Figure 4: ROC comparison of proposed model (GA_DNN) against traditional DNN model

6.3 Experiment No. 3: Results of Other State-of-the-Art Machine Learning Models

In this section, we have compared the performance of proposed models against the other state-of-the-art ML models while using same dementia dataset. Naive bayes (NB), Logistic regression (LR), random forest (RF) classifier, decision tree (DT) classifier, k-nearest neighbor (kNN), Adaboost ensemble classifier, support vector machine (SVM) with radial basis function (RBF) kernel, and linear SVM were considered for performance comparison.
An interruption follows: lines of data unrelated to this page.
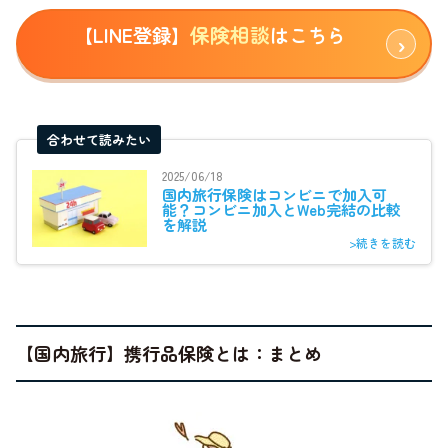
保険相談
【LINE登録】
はこちら
合わせて読みたい
2025/06/18
国内旅行保険はコンビニで加入可
能？コンビニ加入とWeb完結の比較
を解説
>続きを読む
【国内旅行】携行品保険とは：まとめ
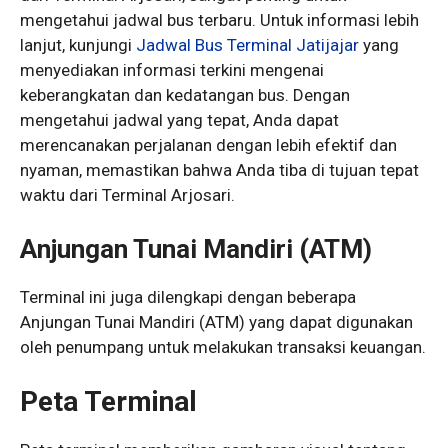
mengetahui jadwal bus terbaru. Untuk informasi lebih
lanjut, kunjungi
Jadwal Bus Terminal Jatijajar
yang
menyediakan informasi terkini mengenai
keberangkatan dan kedatangan bus. Dengan
mengetahui jadwal yang tepat, Anda dapat
merencanakan perjalanan dengan lebih efektif dan
nyaman, memastikan bahwa Anda tiba di tujuan tepat
waktu dari Terminal Arjosari.
Anjungan Tunai Mandiri (ATM)
Terminal ini juga dilengkapi dengan beberapa
Anjungan Tunai Mandiri (ATM) yang dapat digunakan
oleh penumpang untuk melakukan transaksi keuangan.
Peta Terminal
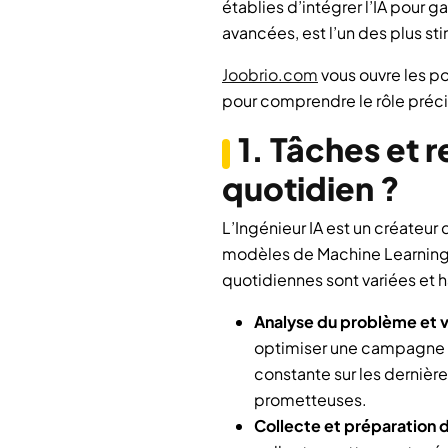
établies d’intégrer l’IA pour 
avancées, est l’un des plus st
Joobrio.com
vous ouvre les po
pour comprendre le rôle précis,
1. Tâches et r
quotidien ?
L’Ingénieur IA est un créate
modèles de Machine Learning 
quotidiennes sont variées et 
Analyse du problème et v
optimiser une campagne pu
constante sur les dernière
prometteuses.
Collecte et préparation 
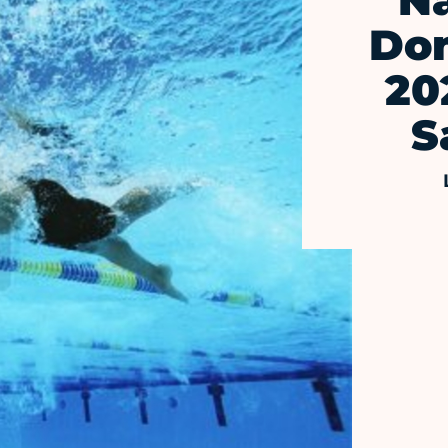
N
Don
20
S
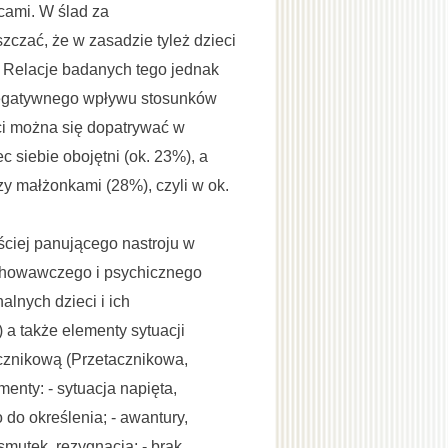
cami. W ślad za
czać, że w zasadzie tyleż dzieci
 Relacje badanych tego jednak
 Negatywnego wpływu stosunków
ci można się dopatrywać w
 siebie obojętni (ok. 23%), a
y małżonkami (28%), czyli w ok.
ściej panującego nastroju w
ychowawczego i psychicznego
lnych dzieci i ich
a także elementy sytuacji
cznikową (Przetacznikowa,
enty: - sytuacja napięta,
do określenia; - awantury,
smutek, rezygnacja; - brak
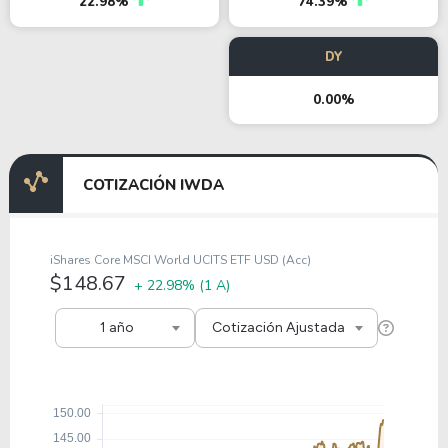
22.98%
74.39%
DY
0.00%
COTIZACIÓN IWDA
iShares Core MSCI World UCITS ETF USD (Acc)
$148.67
+ 22.98%
(1 A)
1 año
Cotización Ajustada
For fair performance comparison with the proposed models, each ML model used GA for feature selection from the dataset. Table 5 shows the results of the above-mentioned models along with the feature selected (FS) by GA and evaluation metrics. From the Table 5 it can be observed that the newly proposed model obtained the highest accuracy, 93.15%, while using 09 features from the dataset. On the other hand, LR, DT, RF, SVM (linear) and Adaboost models achieved lower accuracies while only using a single feature from the dataset.

images

7  Discussion

In this paper, we proposed a method for the 10-year multifactorial prediction of dementia composed of a feature selection module based on GA and a classification module based on DNN. This approach took into consideration 75 features from multiple domains (lifestyle, demographic, social, health history, biochemical tests, physical assessment, psychological examination and other health tools). The importance of such prediction is highlighted by the importance of risk reduction in a timely manner in regards to dementia which is important since there is a consensus that dementia is a multifactorial disorder [2]. The proposed method achieved an accuracy of 93.36%, sensitivity of 93.15%, specificity of 91.59% and MCC of 0.4788, and performed superior to 11 recently proposed ML models by the researchers for dementia prediction.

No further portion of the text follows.